After 3 months in the low-dose group, improvement in clinical status was observed in 81 patients (90%), repeated ACS in 8 patients, and 1 patient died. In the high-dose group, 85 patients (94.4%) improved and 5 had coronary events. Differences in these outcomes did not reach statistical certainty. But in patients who took 40 mg of atorvastatin, the level of hsCRP significantly decreased by 40% in 3 months, and in the 20 mg group only by 13.3% (the differences are significant, p = 0.001). The lowering of the low density lipoprotein cholesterol level as a result of taking 40 mg of atorvastatin was also more significant than in the low dose group: by 23 and 10%, respectively (p = 0.001).

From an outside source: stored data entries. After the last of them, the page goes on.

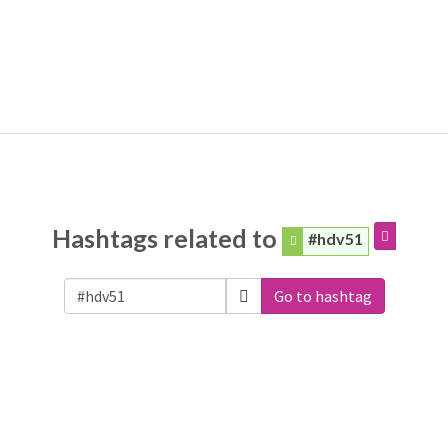
Hashtags related to
#hdv51
Go to hashtag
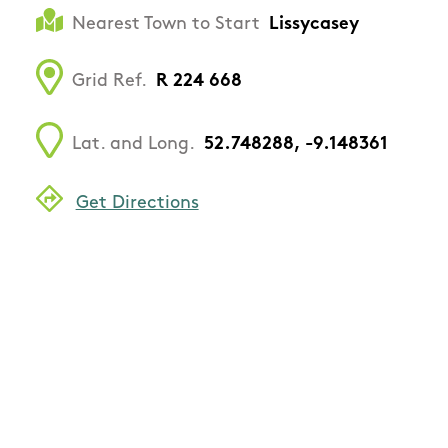
Nearest Town to Start
Lissycasey
Grid Ref.
R 224 668
Lat. and Long.
52.748288, -9.148361
Get Directions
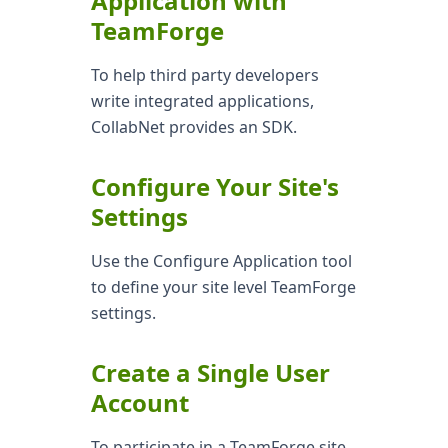
Application with
TeamForge
To help third party developers
write integrated applications,
CollabNet provides an SDK.
Configure Your Site's
Settings
Use the Configure Application tool
to define your site level TeamForge
settings.
Create a Single User
Account
To participate in a TeamForge site,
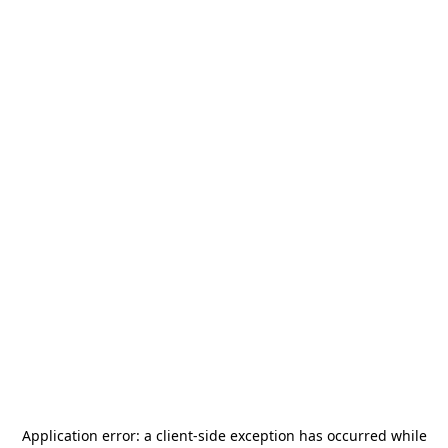
Application error: a
client
-side exception has occurred while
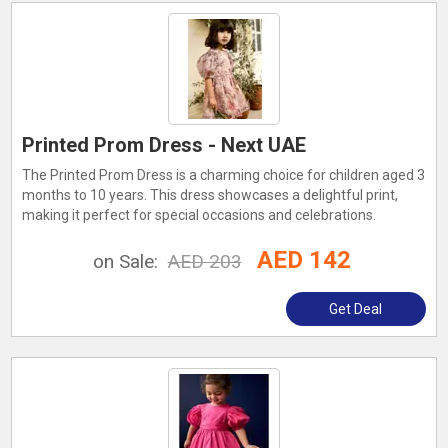
Printed Prom Dress - Next UAE
The Printed Prom Dress is a charming choice for children aged 3
months to 10 years. This dress showcases a delightful print,
making it perfect for special occasions and celebrations.
AED 142
on Sale:
AED 203
Get Deal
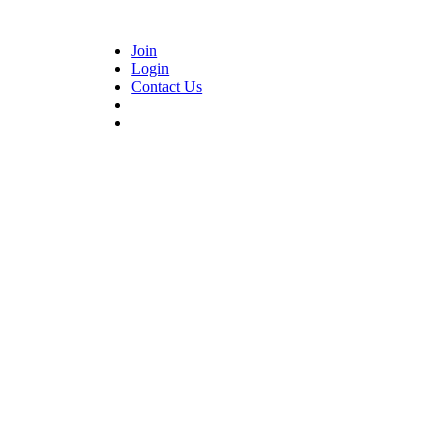
Join
Login
Contact Us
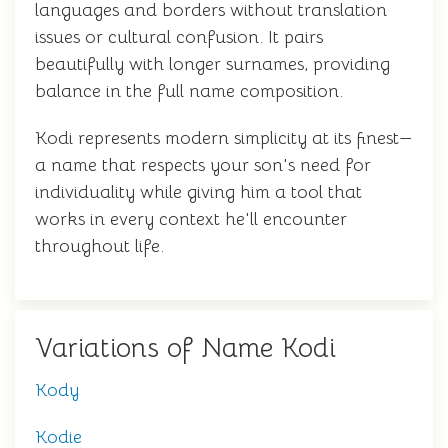
languages and borders without translation
issues or cultural confusion. It pairs
beautifully with longer surnames, providing
balance in the full name composition.
Kodi represents modern simplicity at its finest—
a name that respects your son's need for
individuality while giving him a tool that
works in every context he'll encounter
throughout life.
Variations of Name Kodi
Kody
Kodie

The authors concluded that atorvastatin 40 mg / day in patients with ACS, along with a decrease in the content of atherogenic cholesterol in the blood, significantly reduces the level of hsRS, reflecting the acute phase of the inflammatory reaction. This did not affect the clinical outcomes in the groups of high-dose and low-dose therapy with atorvastatin, which, apparently, is due to the insufficient statistical power of the study. Thus, the clinical significance of the property of atorvastatin to suppress the systemic inflammatory response in ACS is to be studied in future studies.